§ **Work required**
Using the listing below, determine the count of lines with the word "value" and reply only with it.

★ ★ ★ ★ ★ ★ ★

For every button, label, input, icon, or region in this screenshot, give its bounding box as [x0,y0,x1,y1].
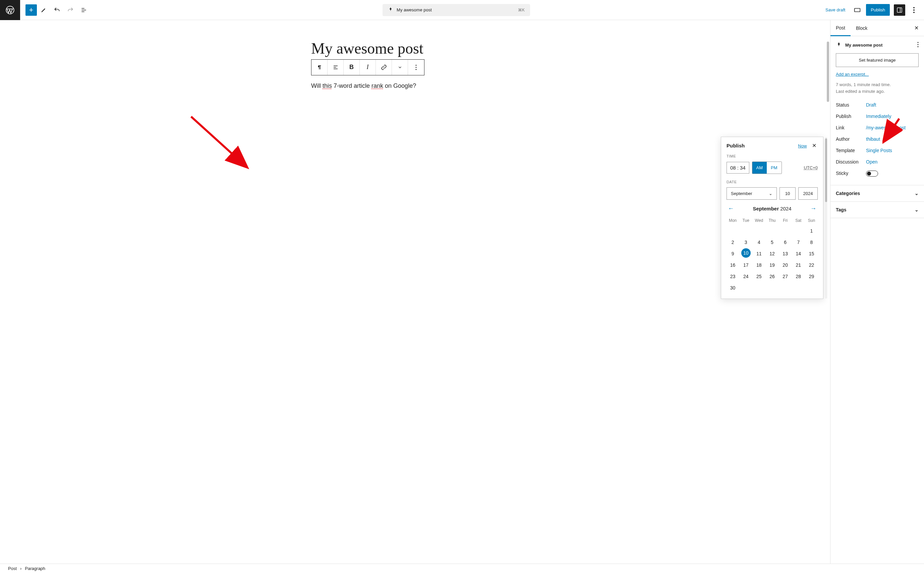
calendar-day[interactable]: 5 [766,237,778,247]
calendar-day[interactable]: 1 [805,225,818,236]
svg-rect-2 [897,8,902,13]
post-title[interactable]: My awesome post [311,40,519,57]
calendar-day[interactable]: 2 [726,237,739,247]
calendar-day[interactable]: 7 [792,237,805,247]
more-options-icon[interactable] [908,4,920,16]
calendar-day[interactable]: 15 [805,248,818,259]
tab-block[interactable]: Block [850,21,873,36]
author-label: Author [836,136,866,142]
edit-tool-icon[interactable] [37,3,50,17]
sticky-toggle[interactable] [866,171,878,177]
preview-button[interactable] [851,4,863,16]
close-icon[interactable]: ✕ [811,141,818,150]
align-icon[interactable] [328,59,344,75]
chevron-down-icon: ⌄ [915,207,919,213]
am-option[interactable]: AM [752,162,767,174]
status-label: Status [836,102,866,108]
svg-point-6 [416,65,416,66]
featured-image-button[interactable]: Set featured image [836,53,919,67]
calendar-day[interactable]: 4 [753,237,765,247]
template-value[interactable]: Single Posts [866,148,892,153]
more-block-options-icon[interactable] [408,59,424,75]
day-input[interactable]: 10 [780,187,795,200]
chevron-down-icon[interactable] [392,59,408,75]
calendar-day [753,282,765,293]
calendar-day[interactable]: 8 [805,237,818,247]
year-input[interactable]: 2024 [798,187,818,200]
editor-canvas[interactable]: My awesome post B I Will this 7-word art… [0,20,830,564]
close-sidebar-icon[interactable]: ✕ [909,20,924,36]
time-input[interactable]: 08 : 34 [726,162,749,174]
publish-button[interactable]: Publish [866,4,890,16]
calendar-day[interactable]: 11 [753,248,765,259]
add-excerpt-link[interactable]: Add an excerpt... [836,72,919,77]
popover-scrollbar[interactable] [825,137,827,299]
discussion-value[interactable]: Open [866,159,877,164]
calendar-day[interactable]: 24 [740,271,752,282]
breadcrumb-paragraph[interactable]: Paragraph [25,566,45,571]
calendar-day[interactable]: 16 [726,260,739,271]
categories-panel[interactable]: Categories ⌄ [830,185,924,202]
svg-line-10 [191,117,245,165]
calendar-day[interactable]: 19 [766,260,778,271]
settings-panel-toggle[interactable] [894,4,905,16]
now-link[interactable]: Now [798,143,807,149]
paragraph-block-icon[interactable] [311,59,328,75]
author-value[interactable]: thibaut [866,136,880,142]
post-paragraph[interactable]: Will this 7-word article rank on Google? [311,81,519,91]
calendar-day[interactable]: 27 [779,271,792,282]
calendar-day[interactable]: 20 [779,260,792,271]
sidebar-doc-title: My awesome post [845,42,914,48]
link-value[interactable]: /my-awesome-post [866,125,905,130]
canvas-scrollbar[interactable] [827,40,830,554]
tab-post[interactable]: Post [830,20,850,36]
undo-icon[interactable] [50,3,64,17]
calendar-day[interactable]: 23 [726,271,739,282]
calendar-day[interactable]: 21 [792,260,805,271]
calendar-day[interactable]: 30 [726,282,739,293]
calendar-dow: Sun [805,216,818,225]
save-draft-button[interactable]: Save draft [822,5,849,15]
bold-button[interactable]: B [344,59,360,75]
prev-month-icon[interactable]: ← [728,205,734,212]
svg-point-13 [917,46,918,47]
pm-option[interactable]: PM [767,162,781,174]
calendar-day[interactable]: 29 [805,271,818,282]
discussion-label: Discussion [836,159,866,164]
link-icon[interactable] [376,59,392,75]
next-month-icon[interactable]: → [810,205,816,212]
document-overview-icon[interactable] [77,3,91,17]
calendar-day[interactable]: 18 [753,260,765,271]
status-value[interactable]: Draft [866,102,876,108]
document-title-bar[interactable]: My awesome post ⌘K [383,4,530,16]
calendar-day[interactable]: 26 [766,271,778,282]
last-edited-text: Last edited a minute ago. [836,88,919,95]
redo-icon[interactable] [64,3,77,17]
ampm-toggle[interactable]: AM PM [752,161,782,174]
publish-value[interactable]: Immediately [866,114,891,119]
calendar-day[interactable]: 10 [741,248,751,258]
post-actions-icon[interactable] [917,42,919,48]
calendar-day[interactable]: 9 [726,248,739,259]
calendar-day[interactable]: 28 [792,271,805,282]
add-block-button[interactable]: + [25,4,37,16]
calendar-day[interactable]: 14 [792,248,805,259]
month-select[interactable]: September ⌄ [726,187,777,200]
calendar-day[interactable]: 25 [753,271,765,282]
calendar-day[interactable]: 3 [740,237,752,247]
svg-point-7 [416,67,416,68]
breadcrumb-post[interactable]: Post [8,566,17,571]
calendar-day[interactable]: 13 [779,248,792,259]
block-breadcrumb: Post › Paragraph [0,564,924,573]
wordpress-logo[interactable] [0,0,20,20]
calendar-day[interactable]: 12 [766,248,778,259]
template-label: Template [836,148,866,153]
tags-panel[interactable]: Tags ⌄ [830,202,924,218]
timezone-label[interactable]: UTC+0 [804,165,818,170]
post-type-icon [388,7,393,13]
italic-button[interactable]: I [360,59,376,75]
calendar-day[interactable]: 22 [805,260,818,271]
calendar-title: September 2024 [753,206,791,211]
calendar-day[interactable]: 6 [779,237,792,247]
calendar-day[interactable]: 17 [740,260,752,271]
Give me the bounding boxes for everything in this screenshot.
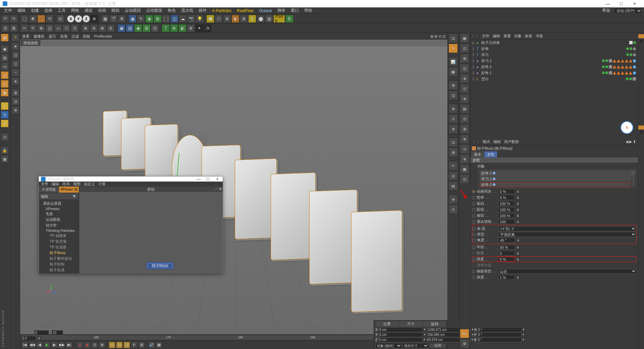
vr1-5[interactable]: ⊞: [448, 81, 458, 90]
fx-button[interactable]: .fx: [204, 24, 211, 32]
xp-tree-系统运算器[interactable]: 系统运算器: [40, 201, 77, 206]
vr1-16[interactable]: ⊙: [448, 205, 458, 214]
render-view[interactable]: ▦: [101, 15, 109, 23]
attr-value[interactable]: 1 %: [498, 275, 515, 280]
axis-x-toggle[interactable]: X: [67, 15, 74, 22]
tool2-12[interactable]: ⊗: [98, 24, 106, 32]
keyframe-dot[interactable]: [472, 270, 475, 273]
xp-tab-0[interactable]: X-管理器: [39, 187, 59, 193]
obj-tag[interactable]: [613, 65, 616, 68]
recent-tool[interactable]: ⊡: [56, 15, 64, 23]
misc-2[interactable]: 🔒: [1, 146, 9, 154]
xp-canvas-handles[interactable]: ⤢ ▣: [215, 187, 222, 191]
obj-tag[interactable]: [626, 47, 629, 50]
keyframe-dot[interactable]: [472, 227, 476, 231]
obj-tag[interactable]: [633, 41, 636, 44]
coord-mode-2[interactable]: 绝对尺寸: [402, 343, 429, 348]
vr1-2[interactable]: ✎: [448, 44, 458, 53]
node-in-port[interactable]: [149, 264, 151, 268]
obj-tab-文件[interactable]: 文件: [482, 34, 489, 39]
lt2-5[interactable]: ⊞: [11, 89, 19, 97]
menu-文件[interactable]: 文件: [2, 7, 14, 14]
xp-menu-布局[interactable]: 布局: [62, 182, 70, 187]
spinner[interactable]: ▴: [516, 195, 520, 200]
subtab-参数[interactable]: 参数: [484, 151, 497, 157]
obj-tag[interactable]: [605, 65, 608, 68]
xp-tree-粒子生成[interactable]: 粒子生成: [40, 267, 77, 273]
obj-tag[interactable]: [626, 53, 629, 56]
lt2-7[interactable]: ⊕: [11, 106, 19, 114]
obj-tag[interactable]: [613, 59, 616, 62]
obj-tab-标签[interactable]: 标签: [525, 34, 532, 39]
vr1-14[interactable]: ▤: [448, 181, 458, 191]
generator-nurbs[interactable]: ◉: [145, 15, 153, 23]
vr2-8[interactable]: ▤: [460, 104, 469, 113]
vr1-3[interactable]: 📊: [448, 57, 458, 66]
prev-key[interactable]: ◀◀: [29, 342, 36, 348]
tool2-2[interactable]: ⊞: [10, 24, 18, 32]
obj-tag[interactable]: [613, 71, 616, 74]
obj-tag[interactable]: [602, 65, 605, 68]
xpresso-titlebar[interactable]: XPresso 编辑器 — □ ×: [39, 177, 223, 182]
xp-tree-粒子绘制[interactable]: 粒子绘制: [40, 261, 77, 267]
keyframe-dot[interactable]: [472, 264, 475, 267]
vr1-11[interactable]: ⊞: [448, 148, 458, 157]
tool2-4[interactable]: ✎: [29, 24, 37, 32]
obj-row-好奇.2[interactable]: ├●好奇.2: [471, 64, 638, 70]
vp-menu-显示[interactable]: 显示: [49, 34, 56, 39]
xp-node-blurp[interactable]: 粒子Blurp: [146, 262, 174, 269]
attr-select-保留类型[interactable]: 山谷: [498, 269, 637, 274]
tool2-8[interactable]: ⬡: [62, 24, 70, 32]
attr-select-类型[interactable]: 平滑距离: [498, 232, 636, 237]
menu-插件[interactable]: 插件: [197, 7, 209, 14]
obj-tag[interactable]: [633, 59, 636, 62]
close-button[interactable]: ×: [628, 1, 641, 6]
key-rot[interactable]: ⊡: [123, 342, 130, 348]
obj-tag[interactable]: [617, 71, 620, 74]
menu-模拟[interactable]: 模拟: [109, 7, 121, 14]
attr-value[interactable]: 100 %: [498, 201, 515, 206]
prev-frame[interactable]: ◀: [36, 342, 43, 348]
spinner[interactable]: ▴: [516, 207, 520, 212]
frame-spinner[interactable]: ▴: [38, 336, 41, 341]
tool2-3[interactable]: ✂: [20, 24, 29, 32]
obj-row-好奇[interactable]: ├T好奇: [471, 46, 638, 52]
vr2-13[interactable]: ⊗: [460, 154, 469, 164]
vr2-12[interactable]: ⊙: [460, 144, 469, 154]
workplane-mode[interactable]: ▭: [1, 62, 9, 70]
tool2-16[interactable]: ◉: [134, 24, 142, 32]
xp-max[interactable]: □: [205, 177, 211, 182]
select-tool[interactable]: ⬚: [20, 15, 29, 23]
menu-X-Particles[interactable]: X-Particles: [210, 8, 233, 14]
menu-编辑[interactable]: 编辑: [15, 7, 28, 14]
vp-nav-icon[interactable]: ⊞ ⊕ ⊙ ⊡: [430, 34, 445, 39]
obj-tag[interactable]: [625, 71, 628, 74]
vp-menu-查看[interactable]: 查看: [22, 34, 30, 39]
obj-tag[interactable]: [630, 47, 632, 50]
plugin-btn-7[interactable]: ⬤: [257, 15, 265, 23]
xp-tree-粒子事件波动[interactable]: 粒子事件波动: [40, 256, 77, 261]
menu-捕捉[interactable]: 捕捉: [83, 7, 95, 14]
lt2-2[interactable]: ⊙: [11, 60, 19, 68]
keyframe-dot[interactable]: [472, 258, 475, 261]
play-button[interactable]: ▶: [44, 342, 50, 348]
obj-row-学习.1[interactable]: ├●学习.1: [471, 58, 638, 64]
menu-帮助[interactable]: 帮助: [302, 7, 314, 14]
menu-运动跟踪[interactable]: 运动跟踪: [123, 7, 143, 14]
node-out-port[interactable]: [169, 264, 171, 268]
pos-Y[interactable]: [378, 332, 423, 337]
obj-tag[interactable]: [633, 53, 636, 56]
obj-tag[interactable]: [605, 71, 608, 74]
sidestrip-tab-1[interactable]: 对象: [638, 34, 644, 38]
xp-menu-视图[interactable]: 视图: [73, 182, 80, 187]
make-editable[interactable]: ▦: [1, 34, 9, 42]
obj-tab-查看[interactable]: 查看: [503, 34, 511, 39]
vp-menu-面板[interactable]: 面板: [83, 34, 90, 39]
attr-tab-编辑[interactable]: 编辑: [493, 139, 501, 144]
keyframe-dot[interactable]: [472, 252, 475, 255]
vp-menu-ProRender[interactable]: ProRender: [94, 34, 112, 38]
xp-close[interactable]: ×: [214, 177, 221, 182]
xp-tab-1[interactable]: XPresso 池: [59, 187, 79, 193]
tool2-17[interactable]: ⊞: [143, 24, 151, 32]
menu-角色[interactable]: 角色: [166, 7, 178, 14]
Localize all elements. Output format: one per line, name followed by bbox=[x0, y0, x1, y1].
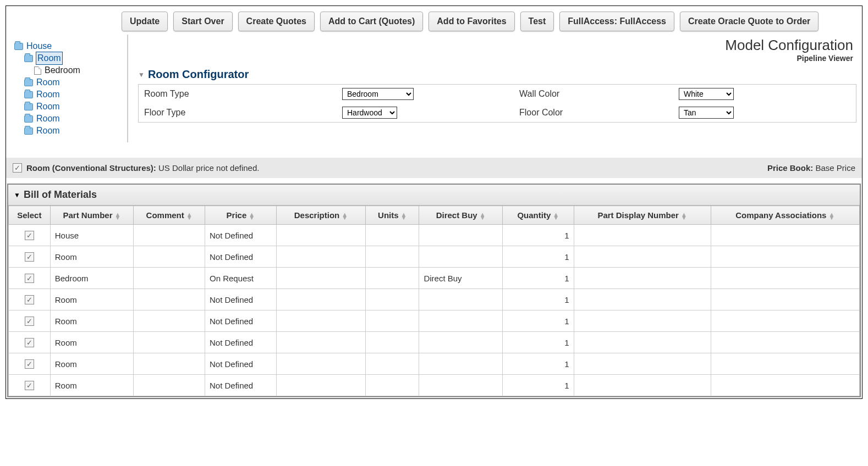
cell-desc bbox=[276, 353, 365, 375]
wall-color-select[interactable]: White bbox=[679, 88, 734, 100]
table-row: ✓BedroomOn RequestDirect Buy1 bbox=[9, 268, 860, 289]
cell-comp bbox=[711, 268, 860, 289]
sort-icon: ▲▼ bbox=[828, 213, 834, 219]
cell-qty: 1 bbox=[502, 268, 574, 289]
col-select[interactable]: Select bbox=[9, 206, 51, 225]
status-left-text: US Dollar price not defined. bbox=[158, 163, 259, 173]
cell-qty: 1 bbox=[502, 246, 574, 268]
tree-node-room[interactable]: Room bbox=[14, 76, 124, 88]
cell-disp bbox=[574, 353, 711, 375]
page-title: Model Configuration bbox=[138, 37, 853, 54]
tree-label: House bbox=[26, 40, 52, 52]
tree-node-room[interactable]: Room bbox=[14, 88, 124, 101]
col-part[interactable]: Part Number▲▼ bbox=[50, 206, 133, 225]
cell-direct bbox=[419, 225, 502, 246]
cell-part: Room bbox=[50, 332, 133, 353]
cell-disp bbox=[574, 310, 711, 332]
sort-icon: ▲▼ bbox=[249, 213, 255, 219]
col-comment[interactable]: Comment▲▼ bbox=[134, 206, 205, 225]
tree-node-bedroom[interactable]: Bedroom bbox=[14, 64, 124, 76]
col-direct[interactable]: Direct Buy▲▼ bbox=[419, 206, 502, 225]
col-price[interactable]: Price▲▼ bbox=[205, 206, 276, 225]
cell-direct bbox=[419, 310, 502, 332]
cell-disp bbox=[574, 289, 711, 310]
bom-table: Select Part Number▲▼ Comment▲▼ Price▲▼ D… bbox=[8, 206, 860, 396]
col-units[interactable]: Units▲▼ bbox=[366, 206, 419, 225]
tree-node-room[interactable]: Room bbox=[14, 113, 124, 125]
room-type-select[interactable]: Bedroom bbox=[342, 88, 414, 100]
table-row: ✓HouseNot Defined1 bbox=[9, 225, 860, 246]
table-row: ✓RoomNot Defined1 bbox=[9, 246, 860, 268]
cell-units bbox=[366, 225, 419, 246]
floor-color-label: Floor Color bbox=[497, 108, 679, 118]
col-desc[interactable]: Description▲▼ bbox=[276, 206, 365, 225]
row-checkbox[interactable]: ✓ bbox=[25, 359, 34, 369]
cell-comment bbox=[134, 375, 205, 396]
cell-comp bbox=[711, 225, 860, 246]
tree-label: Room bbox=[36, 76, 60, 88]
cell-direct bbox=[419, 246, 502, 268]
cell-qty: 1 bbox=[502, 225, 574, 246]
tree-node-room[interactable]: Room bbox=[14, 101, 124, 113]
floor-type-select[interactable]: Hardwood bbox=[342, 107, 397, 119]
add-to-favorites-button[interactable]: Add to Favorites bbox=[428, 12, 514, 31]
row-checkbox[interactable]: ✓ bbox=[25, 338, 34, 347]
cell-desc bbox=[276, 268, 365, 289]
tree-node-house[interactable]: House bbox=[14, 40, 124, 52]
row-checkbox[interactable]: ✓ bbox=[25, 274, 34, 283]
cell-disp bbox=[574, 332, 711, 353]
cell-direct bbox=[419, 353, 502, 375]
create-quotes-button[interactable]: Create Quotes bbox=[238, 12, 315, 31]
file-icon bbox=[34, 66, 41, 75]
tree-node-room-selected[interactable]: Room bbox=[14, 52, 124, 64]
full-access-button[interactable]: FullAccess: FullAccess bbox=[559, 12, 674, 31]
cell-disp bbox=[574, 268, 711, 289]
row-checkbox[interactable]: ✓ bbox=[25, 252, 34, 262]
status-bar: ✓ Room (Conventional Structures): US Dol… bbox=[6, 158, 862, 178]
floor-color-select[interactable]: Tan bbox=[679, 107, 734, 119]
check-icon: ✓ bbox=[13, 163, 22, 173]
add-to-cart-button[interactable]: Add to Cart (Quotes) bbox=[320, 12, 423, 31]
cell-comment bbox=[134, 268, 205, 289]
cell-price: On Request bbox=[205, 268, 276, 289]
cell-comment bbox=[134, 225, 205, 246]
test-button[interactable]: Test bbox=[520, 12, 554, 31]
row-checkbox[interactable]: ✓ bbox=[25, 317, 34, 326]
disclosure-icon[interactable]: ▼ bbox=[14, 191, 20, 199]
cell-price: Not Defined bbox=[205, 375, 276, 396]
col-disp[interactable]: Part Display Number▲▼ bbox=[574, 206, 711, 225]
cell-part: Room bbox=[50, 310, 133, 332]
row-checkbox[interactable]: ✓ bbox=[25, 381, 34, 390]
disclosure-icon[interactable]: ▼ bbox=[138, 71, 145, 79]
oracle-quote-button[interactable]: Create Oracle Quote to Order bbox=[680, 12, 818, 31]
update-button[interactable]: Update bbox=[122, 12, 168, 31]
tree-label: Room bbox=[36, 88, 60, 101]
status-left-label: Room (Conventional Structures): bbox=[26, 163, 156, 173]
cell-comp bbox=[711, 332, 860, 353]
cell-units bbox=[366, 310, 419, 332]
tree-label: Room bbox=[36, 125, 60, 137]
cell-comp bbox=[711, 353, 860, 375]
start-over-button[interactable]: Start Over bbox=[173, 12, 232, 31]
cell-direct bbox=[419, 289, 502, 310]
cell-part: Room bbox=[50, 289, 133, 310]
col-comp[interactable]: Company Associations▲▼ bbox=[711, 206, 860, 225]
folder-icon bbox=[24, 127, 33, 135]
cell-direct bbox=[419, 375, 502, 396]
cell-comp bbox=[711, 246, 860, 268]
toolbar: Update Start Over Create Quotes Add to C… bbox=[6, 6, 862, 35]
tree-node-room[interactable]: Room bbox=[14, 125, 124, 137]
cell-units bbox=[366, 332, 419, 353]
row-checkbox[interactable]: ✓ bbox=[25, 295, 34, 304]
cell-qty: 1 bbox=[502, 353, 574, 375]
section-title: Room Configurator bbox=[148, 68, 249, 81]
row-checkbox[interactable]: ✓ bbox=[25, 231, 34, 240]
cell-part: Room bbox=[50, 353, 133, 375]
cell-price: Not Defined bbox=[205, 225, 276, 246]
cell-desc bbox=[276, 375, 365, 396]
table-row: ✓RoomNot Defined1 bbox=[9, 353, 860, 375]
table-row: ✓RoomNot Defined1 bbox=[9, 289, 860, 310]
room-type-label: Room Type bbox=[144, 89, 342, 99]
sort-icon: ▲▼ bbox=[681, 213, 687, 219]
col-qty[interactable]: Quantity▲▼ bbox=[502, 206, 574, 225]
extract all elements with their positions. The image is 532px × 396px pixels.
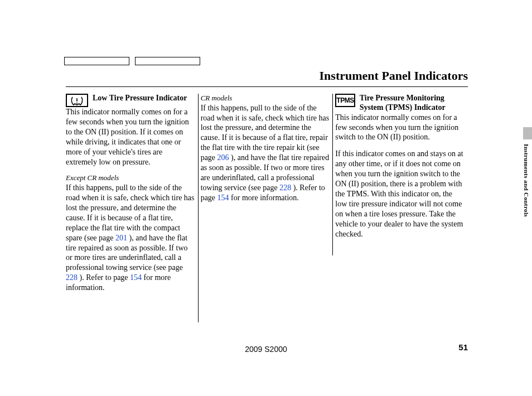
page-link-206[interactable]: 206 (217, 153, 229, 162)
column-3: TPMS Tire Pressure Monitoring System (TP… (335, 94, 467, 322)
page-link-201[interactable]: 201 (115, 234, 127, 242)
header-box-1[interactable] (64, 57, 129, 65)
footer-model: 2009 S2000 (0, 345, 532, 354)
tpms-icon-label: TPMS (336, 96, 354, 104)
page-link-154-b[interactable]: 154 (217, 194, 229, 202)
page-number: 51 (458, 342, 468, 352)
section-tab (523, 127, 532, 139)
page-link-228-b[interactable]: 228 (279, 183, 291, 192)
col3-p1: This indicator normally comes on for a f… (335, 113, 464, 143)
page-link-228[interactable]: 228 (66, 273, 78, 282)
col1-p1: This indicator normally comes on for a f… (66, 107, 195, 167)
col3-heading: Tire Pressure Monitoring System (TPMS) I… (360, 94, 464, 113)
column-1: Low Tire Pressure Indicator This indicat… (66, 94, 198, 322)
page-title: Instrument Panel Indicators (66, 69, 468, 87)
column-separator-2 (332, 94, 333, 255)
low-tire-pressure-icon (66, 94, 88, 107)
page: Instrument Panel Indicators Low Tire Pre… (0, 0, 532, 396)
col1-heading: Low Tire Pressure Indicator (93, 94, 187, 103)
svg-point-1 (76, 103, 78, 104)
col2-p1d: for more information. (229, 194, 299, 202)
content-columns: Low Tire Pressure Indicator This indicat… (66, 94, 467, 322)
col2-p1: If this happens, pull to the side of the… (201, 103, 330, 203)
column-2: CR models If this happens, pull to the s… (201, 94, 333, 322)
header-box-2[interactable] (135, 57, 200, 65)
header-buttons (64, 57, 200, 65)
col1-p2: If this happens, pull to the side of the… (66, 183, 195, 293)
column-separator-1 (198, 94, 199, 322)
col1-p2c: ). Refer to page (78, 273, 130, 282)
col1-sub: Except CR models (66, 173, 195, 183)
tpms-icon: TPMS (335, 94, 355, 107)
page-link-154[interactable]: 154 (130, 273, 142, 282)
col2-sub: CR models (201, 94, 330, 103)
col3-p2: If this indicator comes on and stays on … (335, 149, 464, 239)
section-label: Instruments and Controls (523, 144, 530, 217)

★ ★ ★ ★ ★ ★ ★

§ **Output for this exercise**
8